Takım oyununun zaferi
Fenerbahçe bu sezon belki göze çok hoş gelmeyen ama etkili ve sonuca giden bir futbol oynuyor. Dün de böyle oldu.
Sahada rakibinden çok iklim, saha şartları ve yüksek rakımın olumsuzlukları ile mücadele eden Fenerbahçe tüm takımın özverili oyunu sayesinde üç puanın sahibi oldu.
Erzurumspor’u bu sezon bir kere sezon açılışında İstanbul’da yine Fenerbahçe karşısında izlemiştim. O gördüğüm takım ile dün seyrettiğim takım arasında inanılmaz bir fark oluşmuş. Oyuncuların kendilerine güvenleri gitmiş, sahada ne yaptığı anlaşılamayan bir takım ortaya çıkmış.

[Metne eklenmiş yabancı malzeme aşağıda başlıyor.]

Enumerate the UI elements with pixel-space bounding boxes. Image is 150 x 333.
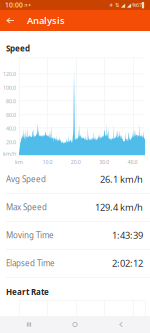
staticText: Max Speed — [6, 202, 47, 212]
button[interactable]: Back — [104, 316, 138, 333]
button[interactable]: Home — [58, 316, 92, 333]
staticText: 30.0 — [99, 158, 109, 166]
staticText: ✈ ⇅ ◢ ◢ %67▌ — [109, 2, 146, 9]
button[interactable]: Moving Time — [0, 222, 150, 250]
staticText: 2:02:12 — [112, 257, 143, 269]
staticText: 40.0 — [6, 125, 16, 132]
staticText: 20.0 — [71, 158, 81, 166]
button[interactable]: Avg Speed — [0, 166, 150, 194]
staticText: km — [15, 158, 23, 166]
staticText: Avg Speed — [6, 174, 46, 184]
staticText: 80.0 — [6, 98, 16, 105]
staticText: Moving Time — [6, 230, 54, 240]
staticText: 60.0 — [6, 111, 16, 118]
staticText: 120.0 — [3, 70, 16, 78]
staticText: 26.1 km/h — [100, 173, 143, 185]
staticText: 20.0 — [6, 139, 16, 146]
staticText: Heart Rate — [6, 286, 49, 297]
staticText: 10:00 — [5, 1, 23, 10]
staticText: 1:43:39 — [112, 229, 143, 241]
button[interactable]: Max Speed — [0, 194, 150, 222]
staticText: 10.0 — [42, 158, 52, 166]
staticText: 40.0 — [128, 158, 138, 166]
staticText: Elapsed Time — [6, 258, 55, 268]
staticText: Speed — [6, 43, 30, 54]
staticText: Analysis — [27, 14, 65, 27]
button[interactable]: Back — [0, 10, 21, 31]
staticText: 129.4 km/h — [95, 201, 143, 213]
staticText: km/h — [3, 150, 16, 157]
staticText: ◔ ✦ — [23, 3, 31, 7]
button[interactable]: Recent apps — [12, 316, 46, 333]
staticText: 100.0 — [3, 84, 16, 91]
button[interactable]: Elapsed Time — [0, 250, 150, 278]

Böyle bir rakip karşısında Fenerbahçe son derece kontrollü bir oyun ortaya koydu. Özellikle Moshoeu’nin başarılı oyunun da altını çizmeliyim. Baliç hakem Metin Tokat’ın da katkısıyla sert Erzurum defansını geçemedi. Baliç’e üst üste yapılan ondan fazla sert hareket (ki en az üçü arkadan müdahale ve çekme şeklindeydi) sadece bir tek kez sarı kartla cezalandırıldı. Sahalarda sanki Baliç’i sakatlamak için dolaşan bir çete var ve hakemler de bu çetenin marifetlerine ısrarla göz yumuyorlar. Metin Tokat’a o düdüğü ve kartları niye vermişler, doğrusu anlamakta güçlük çektim. Erol’a birinci yarının başlarında yapılan hareketler dizisi ise kesinlikle penaltı olarak cezalandırılmalıydı, ama bu pozisyonlardan sonra sarı kartı gören de nedense Erol oldu.
Birilerinin Metin Tokat’a devre arasından yararlanarak faul nedir, hangi harekete kart gösterilir gibi temel konularda sıkı bir ders vermesi gerek.
Dün bir gol atan bir tane de mutlak pozisyon harcayan Moldovan’a da ofsayt konusunda biraz ders vermek gerek. Benim sayabildiğim kadarıyla tam sekiz kere ofsayta düştü. Maçın sabahın erken saatlerinde oynanması nedeniyle henüz ‘afyonu patlamamış’ olmalıydı.